Durante il soggiorno berlinese mi sono letto tra una pausa e l’altra Vite Bruciate di Dominque Manotti. Magari c’è chi si sorprenderà soltanto all’idea di leggersi un libro in 3 giorni di vacanza, ma provateci voi a partire con il Re dei Loffi, di cui per ragioni di privacy non dirò il nome.
Ora per fare il figo vi dirò pure che questo genere di romanzo a cui si rifà la Manotti si chiama “polar”, cioè una via di mezzo tra un noir, un poliziesco ma soprattutto di denuncia sociale. Eh sì perché l’autrice non è soltanto una ex insegnante di storia economica ma una donna che ha fatto della militanza e del sindacalismo il percorso della propria vita. E nei suoi libri traspare tutta la brillantezza di questa anti-Vargas (per stile non per altro!) e tutta la sua voglia di usare lo strumento della scrittura per proseguire il suo impegno civile e politico.
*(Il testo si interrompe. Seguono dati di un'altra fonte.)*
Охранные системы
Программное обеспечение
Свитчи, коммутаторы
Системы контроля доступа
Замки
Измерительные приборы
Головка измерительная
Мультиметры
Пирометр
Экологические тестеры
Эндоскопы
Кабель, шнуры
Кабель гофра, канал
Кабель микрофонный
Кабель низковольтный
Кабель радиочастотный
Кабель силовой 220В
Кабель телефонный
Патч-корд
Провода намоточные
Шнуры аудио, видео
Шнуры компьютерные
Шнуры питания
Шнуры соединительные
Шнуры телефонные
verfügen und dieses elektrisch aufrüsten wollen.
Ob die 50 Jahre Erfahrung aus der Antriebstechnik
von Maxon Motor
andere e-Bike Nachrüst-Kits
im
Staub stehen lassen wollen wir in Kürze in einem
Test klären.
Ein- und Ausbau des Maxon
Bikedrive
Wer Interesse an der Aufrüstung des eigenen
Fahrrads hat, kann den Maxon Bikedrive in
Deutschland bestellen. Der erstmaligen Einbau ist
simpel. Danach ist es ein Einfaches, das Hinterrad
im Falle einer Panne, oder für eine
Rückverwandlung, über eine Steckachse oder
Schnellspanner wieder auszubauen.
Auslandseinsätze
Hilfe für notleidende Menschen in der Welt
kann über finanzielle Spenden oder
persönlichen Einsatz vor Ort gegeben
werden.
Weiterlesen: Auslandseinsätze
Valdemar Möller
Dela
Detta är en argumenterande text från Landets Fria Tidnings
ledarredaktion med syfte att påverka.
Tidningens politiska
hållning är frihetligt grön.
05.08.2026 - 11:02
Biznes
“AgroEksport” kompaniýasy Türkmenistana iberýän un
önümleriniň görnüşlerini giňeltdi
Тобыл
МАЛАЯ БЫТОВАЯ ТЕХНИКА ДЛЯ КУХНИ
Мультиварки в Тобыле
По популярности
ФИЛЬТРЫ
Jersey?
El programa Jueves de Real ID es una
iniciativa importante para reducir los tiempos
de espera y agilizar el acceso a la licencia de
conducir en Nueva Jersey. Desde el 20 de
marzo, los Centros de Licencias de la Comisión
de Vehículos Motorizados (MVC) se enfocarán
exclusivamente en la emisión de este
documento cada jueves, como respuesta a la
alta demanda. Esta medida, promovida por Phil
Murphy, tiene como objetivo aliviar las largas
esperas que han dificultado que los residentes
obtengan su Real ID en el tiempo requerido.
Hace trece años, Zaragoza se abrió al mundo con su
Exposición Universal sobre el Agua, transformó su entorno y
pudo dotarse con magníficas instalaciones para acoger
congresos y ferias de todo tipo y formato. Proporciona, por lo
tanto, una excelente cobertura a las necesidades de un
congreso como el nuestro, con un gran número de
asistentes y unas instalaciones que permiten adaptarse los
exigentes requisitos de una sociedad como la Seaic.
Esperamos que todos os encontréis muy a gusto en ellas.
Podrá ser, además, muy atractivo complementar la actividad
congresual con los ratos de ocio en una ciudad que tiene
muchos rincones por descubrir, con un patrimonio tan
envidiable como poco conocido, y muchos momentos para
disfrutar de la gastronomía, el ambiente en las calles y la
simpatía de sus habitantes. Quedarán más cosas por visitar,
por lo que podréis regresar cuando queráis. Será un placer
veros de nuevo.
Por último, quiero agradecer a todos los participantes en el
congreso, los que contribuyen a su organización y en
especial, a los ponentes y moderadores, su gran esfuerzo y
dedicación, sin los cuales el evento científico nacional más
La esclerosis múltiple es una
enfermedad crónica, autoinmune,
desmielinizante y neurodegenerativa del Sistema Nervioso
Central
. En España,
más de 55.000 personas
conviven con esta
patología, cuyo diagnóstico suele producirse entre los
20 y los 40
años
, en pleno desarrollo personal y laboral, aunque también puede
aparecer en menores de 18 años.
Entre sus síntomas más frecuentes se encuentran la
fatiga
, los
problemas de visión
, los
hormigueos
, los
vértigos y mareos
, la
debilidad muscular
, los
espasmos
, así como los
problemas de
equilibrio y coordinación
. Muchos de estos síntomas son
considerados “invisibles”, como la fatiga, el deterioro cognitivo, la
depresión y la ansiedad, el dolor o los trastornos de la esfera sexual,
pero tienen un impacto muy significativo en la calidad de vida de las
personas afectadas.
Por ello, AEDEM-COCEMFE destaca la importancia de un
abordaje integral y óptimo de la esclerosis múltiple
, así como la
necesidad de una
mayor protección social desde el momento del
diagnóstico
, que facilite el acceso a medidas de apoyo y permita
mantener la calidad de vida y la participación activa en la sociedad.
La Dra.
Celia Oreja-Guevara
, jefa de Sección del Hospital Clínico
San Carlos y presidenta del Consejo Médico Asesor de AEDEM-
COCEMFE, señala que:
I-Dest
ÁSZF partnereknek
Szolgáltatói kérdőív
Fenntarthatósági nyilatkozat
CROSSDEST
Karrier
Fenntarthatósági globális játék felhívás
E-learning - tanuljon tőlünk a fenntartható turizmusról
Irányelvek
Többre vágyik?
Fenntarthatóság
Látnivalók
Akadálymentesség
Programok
“Questo è un libro scritto prima della crisi e affonda in pieno nel meccanismo problematico per cui lo scopo di chi dirige le imprese è fare soldi e NON produrre ricchezza. Tutti conoscono questo meccanismo di produzione dei soldi e nessuno è stato sorpreso dalla crisi: è un processo che va avanti da anni. E io da anni cerco di scrivere di questa crisi. La fabbrica che è al centro del romanzo è stata messa in Lorena unicamente per avere delle sovvenzioni e non per produrre. Produce soltanto una classe operaia persa, perché sa benissimo che non produrrà niente.”
Siamo in Lorena, dove dopo l’ennesimo incidente in fabbrica e il licenziamento di una lavoratrice, gli operai e le operaie decidono di occupare lo stabilimento. La proprietà è di una grande multinazionale, che proprio in quei giorni sta trattando l’acquisto di un altro marchio. Ignari della corruzione, dei finanziamenti europei che spariscono, delle frodi ai danni di loro stessi, gli operai si troveranno ad affrontare una situazione inaspettata che procurerà un’accusa di incendio doloso per uno di loro e altri sviluppi che non sto qui a raccontarvi. Sullo sfondo si muove l’ex poliziotto e ora detective Montoya, incaricato di trovare il bandolo della matassa su cio’ che davvero nasconde lo stabilimento. E’ la globalizzazione, con le sue delocalizzazioni, i suoi finanziamenti a pioggia per industrie che continuano ad andare in perdita, territori che perdono la loro identità operaia, tutto molto prima della crisi che si è abbattuta sul vecchio continente.
E la Manotti è brava a raccontarcelo, con una trama veloce, nervosa, piena di tensione, che usa a pretesto per denunciare “vizi e costumi” del capitalismo neoliberista. Un romanzo che fila via in pochissime ore e non vi aspettate il finale all’americana dove tutto si sistema e dove regna sempre la speranza.
“Non voglio regalare per forza qualcosa di positivo ai miei lettori – precisa l’autrice francese, cinque titoli pubblicati in italiano e una vita da sindacalista alle spalle -, preferisco lasciare spazio a conclusioni diverse”.